The play “Vincent” is he creation of actor Leonard Nimoy. It takes place in a lecture hall in Paris. The time is July 1890, one week after the death of van Gogh. The character in the play is Theo van Gogh, Vincent’s brother who loved him dearly and supported him financially throughout his short life.
“Vincent” was chosen for presentation by Tom McLeod who is the executive director of the Conway Community Arts Association. He was captivated by the story that shows the life of the artist, as told by his brother Theo, as more than just someone who paints (or just a guy who cut off his ear). The play tells of his inner emotions and who he was as a person. It is the story, McLeod says, that depicts the family of an artist/genius by allowing us to see not only the love and support of the family but also the struggles a family may go through in dealing with one who may be “different”.

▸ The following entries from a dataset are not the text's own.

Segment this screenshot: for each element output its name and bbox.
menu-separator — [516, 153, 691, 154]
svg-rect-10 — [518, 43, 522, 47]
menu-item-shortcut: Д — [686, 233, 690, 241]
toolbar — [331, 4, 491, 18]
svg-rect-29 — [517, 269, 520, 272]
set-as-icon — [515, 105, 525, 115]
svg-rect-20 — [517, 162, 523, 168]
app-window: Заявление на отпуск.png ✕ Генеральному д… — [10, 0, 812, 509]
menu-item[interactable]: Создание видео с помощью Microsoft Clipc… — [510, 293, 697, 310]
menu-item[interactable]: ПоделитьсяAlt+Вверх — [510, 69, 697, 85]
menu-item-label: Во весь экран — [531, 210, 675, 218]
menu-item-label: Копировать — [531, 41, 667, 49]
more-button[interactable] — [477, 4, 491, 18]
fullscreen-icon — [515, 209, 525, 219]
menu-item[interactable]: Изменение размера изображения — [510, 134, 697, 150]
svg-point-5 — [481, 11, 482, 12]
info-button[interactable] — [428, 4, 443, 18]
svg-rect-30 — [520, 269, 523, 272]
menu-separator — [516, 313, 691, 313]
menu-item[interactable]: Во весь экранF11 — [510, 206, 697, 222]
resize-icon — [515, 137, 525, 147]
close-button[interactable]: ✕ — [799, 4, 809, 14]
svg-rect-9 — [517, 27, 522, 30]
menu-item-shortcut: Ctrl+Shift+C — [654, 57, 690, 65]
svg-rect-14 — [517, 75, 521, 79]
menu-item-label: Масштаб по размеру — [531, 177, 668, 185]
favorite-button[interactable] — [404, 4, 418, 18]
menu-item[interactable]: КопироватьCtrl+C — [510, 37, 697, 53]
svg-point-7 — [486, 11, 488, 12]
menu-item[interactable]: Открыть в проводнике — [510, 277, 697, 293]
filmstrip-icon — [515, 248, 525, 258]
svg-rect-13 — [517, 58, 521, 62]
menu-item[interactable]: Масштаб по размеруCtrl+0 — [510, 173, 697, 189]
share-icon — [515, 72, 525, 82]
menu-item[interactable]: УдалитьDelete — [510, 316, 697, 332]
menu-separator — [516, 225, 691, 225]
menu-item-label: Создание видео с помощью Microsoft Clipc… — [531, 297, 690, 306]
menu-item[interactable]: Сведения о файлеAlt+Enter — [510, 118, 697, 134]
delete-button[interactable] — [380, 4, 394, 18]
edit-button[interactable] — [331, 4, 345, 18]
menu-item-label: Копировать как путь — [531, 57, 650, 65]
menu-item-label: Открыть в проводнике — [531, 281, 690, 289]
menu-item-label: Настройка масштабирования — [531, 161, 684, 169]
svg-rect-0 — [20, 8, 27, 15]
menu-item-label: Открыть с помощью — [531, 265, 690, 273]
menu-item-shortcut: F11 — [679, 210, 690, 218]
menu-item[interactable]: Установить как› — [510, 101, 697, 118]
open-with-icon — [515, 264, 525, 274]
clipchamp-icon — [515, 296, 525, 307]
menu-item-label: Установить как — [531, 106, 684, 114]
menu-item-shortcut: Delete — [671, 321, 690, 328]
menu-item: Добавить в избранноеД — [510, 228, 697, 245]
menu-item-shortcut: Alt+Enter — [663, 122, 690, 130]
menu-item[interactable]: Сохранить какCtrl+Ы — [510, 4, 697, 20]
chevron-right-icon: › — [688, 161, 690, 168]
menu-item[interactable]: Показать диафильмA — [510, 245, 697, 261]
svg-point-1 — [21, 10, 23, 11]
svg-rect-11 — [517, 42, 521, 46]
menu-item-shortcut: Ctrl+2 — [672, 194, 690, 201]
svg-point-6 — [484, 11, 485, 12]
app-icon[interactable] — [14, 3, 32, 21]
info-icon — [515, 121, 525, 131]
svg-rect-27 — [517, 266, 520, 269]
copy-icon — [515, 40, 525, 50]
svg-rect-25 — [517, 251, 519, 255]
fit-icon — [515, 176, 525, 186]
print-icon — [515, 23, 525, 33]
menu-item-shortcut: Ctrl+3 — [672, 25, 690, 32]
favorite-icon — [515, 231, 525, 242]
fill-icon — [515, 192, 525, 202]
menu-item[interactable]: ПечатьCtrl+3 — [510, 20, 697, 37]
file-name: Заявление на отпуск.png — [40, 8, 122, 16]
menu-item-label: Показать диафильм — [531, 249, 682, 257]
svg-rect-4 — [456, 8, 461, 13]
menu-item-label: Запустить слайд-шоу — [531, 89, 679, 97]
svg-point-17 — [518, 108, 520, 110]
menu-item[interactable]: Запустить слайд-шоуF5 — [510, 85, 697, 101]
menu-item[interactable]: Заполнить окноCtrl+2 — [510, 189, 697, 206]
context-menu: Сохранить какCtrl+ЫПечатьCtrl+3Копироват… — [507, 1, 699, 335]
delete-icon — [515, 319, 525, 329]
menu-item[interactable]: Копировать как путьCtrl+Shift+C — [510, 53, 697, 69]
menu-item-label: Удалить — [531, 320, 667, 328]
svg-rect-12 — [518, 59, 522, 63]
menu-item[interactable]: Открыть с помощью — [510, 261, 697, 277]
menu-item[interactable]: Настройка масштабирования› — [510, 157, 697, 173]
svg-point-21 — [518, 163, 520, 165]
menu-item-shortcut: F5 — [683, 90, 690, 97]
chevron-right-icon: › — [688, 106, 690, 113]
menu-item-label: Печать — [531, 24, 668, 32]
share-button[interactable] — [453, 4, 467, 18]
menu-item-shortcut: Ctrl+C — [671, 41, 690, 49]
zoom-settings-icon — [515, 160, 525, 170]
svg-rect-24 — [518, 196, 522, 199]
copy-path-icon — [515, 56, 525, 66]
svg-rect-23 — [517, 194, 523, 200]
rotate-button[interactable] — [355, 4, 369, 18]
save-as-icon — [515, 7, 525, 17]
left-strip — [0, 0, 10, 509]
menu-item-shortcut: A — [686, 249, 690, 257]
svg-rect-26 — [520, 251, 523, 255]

McLeod’s theatrical skills are fairly recent, developing as they have from study at the University of Central Arkansas. Before then he enjoyed a varied life, first working in reforestation and ultimately — after raising a family in Searcy County — enrolling at UCA, and winning a degree in education. He is now an instructor of remedial and technical mathematics at a community college.
“While at UCA, I was exposed to theater for the first time in my life,” he asserts “I auditioned for a show, got the part and I haven’t looked back since.”
To say he is enamored with theater is putting it mildly. He has been a board member of CCAA, a stage manager, has designed and built sets, helped with lighting and sound and rounding up props, etc.
“I have not yet directed a show.” It won’t be long.